Alongside those innovations, it’s past time the city takes action to establish its first safe consumption space. The gap in services they fill has always been apparent to me as an outreach worker who provides equipment for people to use more safely but with the knowledge that many still do so in high-risk settings, like alleyways, public restrooms, and/or alone. That gap became more apparent during the pandemic as usual support systems evaporated and many more people used (and often died) alone. Models for safe consumption spaces are versatile. Many, for example, operate as “pop-up” mobile sites on vans or in tents. If we’d had an infrastructure of sites like this in place prior to the pandemic, it’s likely that lives could’ve been saved. 

Unfortunately, the root of not just D.C.’s but the nation’s overdose crisis lies in archaic drug laws that continue to systematically harm people who use drugs, most disproportionately poor communities of color. As long as criminalization of drug use persists, no innovative idea or investment in overdose response will prevent fentanyl from devastating our loved ones and communities. Decriminalization is a policy concept that has been taken up by international bodies like the United Nations and the World Health Organization as well as countries like Portugal, where overdose rates are a tiny fraction of what we experience domestically.

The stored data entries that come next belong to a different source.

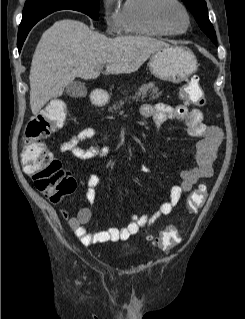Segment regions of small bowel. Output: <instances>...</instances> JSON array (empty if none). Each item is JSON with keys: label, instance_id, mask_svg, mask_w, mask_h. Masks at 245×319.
<instances>
[{"label": "small bowel", "instance_id": "obj_1", "mask_svg": "<svg viewBox=\"0 0 245 319\" xmlns=\"http://www.w3.org/2000/svg\"><path fill=\"white\" fill-rule=\"evenodd\" d=\"M140 115L143 118L153 119L156 126L162 125L167 120L182 122L188 136L199 139L196 146L195 164L182 171L180 184L171 188L169 200L164 201L157 211L150 215L133 214L129 223L123 228H108L92 234L85 228L91 218L89 208L80 209L74 216H70L65 209L61 210V217L68 221L70 228L83 245L124 241L138 233L142 228L151 227L158 218L169 215L176 208L184 193L191 191L200 180L210 176L213 172V162L216 158L218 146L223 139V133L218 127L203 123L201 110L186 105L144 104L140 108ZM90 139L95 141V145L91 148H82L81 144ZM59 150L71 153L82 160L100 158L109 152V148L101 143L96 131L91 127L73 134L68 140L60 144ZM100 184V175L91 174L87 177L85 194L90 203L95 201L96 188Z\"/></svg>", "mask_w": 245, "mask_h": 319}]
</instances>
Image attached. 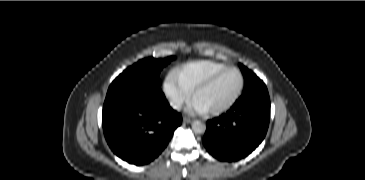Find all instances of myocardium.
I'll list each match as a JSON object with an SVG mask.
<instances>
[{"mask_svg":"<svg viewBox=\"0 0 365 180\" xmlns=\"http://www.w3.org/2000/svg\"><path fill=\"white\" fill-rule=\"evenodd\" d=\"M228 71H236L239 76H240V85L239 88L236 92V94L234 95V97L225 105L217 107L215 109H211V110H206L205 113L209 114V115H219L222 114L228 110H230L240 99L244 87H245V76L243 74V72L235 66H228L222 70H220L219 72L215 73L214 75H212L210 78H208L206 81H204L202 84H200L198 87H196L192 93H191V97L192 100L194 101L196 95L201 92L202 90L206 89L207 87H209L215 80H217L220 76H222L223 74H225Z\"/></svg>","mask_w":365,"mask_h":180,"instance_id":"f54148a6","label":"myocardium"}]
</instances>
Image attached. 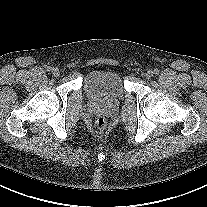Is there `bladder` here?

In 2016, 62 percent of opioid overdose fatalities in D.C. involved fentanyl. That number has steadily risen to 94 percent in 2020. We’ll continue to provide naloxone, fentanyl test strips, and other essential harm reduction resources to people who use drugs. But ultimately, only the full decriminalization of drugs will begin to seriously address our increasingly deadly street supply. 

Shane Sullivan is a harm reduction outreach worker with HIPS, a nonprofit serving sex workers, people who use drugs, LGBTQ individuals, and people experiencing homelessness in D.C.